Dental insurance plays a significant role in practices, affecting offices broadly. It can affect treatment plans, case acceptance, visit frequencies, office administration, patient relationships, cash flow, and profit margin.
Most Providers Are In Multiple Networks.
80% percent of the US population was enrolled in a dental plan in 2019. That figure was only 43% in 1994. The growth of dental benefits fundamentally changed the practice. It brought about a mass migration of providers into dental networks to attract and retain insured patients.
Today, providers are in-network with more than 8 dental networks on average, and more than half of all providers are in 11 or more networks. Put simply, it’s no longer novel to be a participating provider. Participation simply levels the playing field.
Insurance Companies Are Finding Ways to Control Costs. And You’re Paying the Price.
Treating patients with dental insurance and working with payers has become more complicated. Why? Because insurance companies continue to invent ways to control claims costs more effectively.
There are three primary areas where insurance companies are growing in complexity:
- Dental plan design
- Network management
- Plan administration
The combination of these (and other) efforts have led to an effective decrease in reimbursements and/or profitability over time. A 2017 Morgan Stanley survey confirmed dental reimbursement rates declined 0.7% in 2017 and were projected to fall 2.7% between 2018 and 2019.
Dental Plan Design
Insurance companies are constantly evolving the designs of their benefit plans (the set of rules defining the benefit). Their goal: accomplish a variety of objectives while maintaining tight predictability around claims costs.
For example, an insurance company’s benefit strategy might be to offer a richer benefit than the employer’s competitor to attract current and potential employees. But to offer a richer dental benefit like a $2,500 annual maximum, the company may need to control costs in other parts of the plan. So the plan might also be designed to provide a higher co-insurance percentage for basic procedures when the employee uses an in-network provider, and pay less for an out-of-network provider.
With so many providers that have joined plans—and so many providers in-network—the largest insurance companies have been using this leverage over the dental community to keep fees stagnant or even reduce reimbursements throughout the last decade.
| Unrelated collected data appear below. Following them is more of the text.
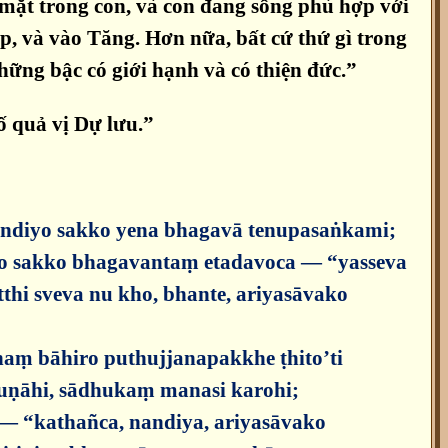
mặt trong con, và con đang sống phù hợp với
p, và vào Tăng. Hơn nữa, bất cứ thứ gì trong
những bậc có giới hạnh và có thiện đức.”
ố quả vị Dự lưu.”
andiyo sakko yena bhagavā tenupasaṅkami;
o sakko bhagavantaṃ etadavoca — “yasseva
thi sveva nu kho, bhante, ariyasāvako
haṃ bāhiro puthujjanapakkhe ṭhito’ti
suṇāhi, sādhukaṃ manasi karohi;
 — “kathañca, nandiya, ariyasāvako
Insurance companies also started sharing (“leasing”) their networks with each other. Network leasing adds providers from one network to another. It means networks overlap one another—which expands the networks by further increasing the number of in-network providers. In some cases, network leasing allows insurance companies to access lower reimbursing fee schedules through partners.
The processes by which plans administer benefits vary greatly—from credentialing, claims submission (requirements), to customer service. While many plans made improvements in the way they do business through technology or process improvement, there are plenty of examples of processes that create more frustration or costs for practices. For example, plans that pay a provider via credit card might require the practice to absorb the processing fee.
Retain Your Pricing Power.
Insurance participation decisions affect contracted rates. While there are many benefits to participating in-network, one of the consequences is accepting a discounted rate as payment in full.
When you accept a contracted rate, you effectively lose pricing power—your ability to raise prices over time. If you’re unable to control pricing, you’re putting pressure on or reducing your profits. For example, the inability to control pricing would impair your practice’s ability to pass through unexpected costs associated with PPE requirements for COVID-19. It also would mean you’d see a reduction in your profits as the cost to deliver services increases year after year.
Put Regular Effort into Monitoring and Managing Insurance Contracts.
When you participate in-network broadly and fail to manage insurance partnerships and regularly review your options, you yield control of your pricing power to the payers.
This is why a practice must regularly put forth effort to evaluate network contracts, and work to maximize reimbursements. Ongoing monitoring and management of insurance contracts allows practices to be as aggressive as possible in maintaining their pricing power.
The underlying reason you joined a network—whether you were recruited, enrolled by a staff member, or doing someone a favor—may no longer be valid.
The decision to participate should be based on:
- Opportunity to attract or retain patients
- Capacity to service those patients
- Financial benefit
- Owner’s goals for the practice
Have an Insurance Participation Strategy.
Given the importance of insurance participation to most practices, dentists must be more focused on managing their insurance participation at a high level. This means you need a well-defined insurance participation strategy.
Your PPO participation strategy should be one of the key issues in your overall business plan. Whether you use a third-party or an internal resource to manage this strategy, you’ll need a variety of data points to facilitate an objective review.
Decision makers should incorporate subjective feedback. It’s important the entire dental team participates in the process.
Internal discussions should include:
- An informal evaluation of payers regarding ease of doing business
- Feedback about insurance from prospective patients looking to schedule
- The role of insurance in case acceptance
Successful offices recognize the impact of dental insurance and understand that its growing complexity requires dedicated resources. Make the commitment to allocate resources—internal or otherwise—to manage your PPO participation as an essential part of your business strategy.